_What the task asks:_ Write out every line below that contains "informed".

----- The data

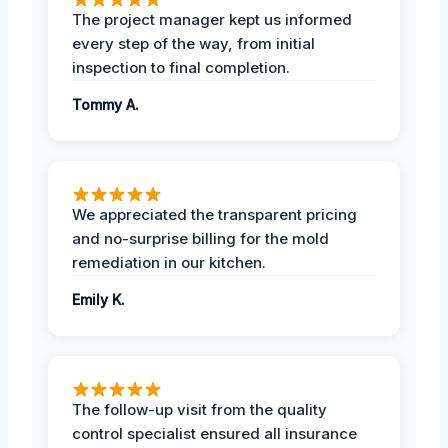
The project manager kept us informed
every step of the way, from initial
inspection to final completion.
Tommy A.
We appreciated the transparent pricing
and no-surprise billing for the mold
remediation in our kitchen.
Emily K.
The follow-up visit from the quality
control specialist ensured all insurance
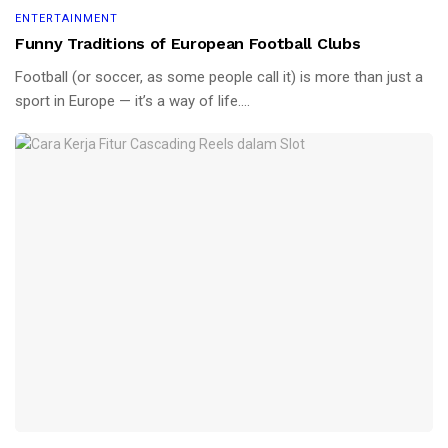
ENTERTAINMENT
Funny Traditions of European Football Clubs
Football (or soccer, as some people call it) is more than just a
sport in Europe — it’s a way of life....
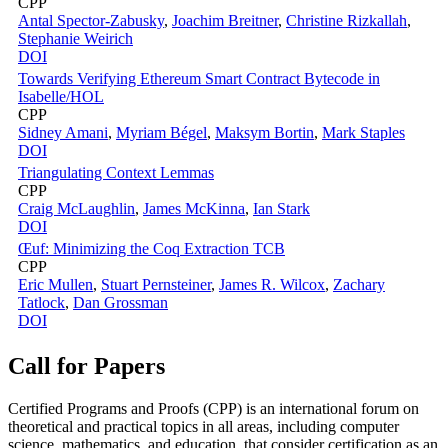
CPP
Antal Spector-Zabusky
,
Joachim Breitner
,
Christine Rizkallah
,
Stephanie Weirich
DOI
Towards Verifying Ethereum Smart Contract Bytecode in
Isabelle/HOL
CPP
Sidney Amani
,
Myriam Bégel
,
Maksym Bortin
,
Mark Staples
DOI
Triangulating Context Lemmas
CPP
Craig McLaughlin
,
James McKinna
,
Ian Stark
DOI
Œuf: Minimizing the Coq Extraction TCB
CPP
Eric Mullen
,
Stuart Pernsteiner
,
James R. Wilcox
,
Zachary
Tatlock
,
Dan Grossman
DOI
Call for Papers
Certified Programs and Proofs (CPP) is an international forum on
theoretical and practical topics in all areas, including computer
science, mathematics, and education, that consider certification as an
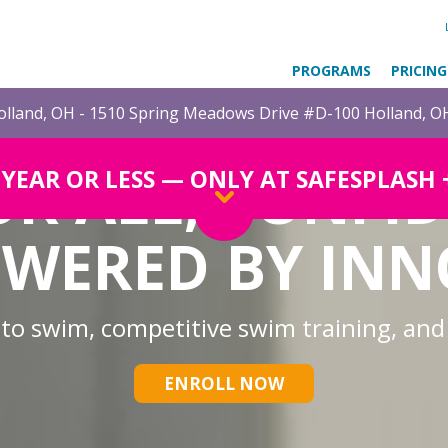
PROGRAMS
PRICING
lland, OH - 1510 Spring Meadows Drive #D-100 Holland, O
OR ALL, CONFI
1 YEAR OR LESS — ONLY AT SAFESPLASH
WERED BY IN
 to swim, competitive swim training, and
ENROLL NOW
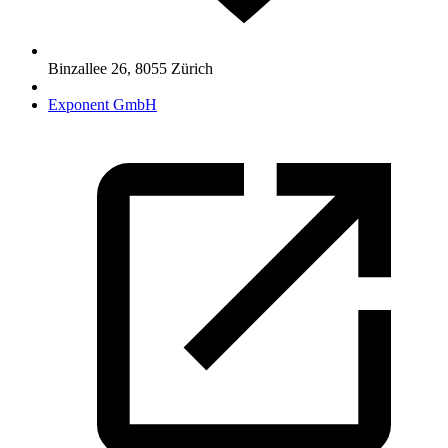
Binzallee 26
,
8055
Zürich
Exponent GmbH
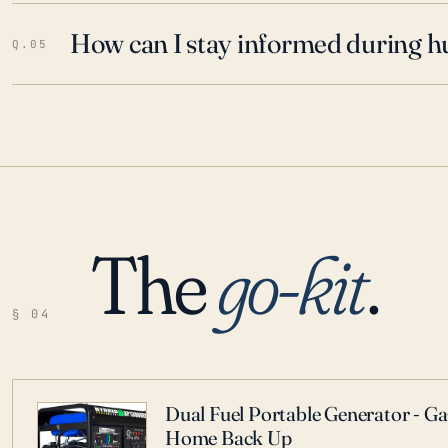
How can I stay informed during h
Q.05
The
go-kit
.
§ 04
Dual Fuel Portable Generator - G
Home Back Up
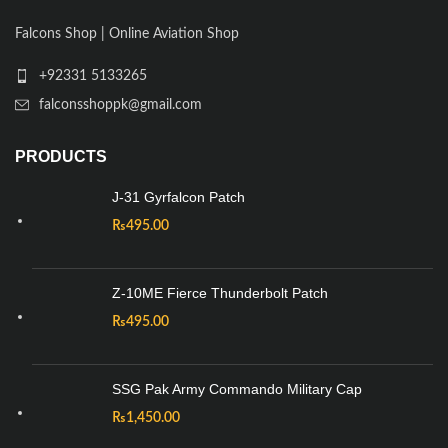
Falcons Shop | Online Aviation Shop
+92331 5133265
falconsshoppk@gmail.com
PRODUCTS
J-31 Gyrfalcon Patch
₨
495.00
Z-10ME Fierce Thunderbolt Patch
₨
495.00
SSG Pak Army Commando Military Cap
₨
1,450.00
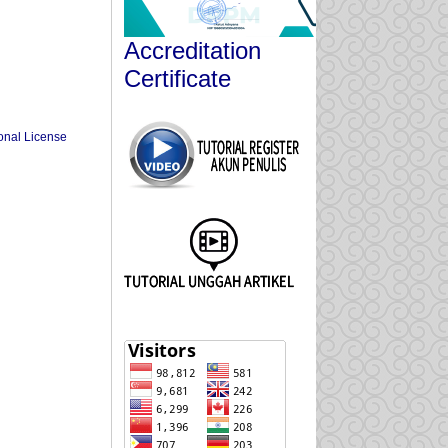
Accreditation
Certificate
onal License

----------

_Exercise result:_
The project manager kept us informed
How can I stay informed during h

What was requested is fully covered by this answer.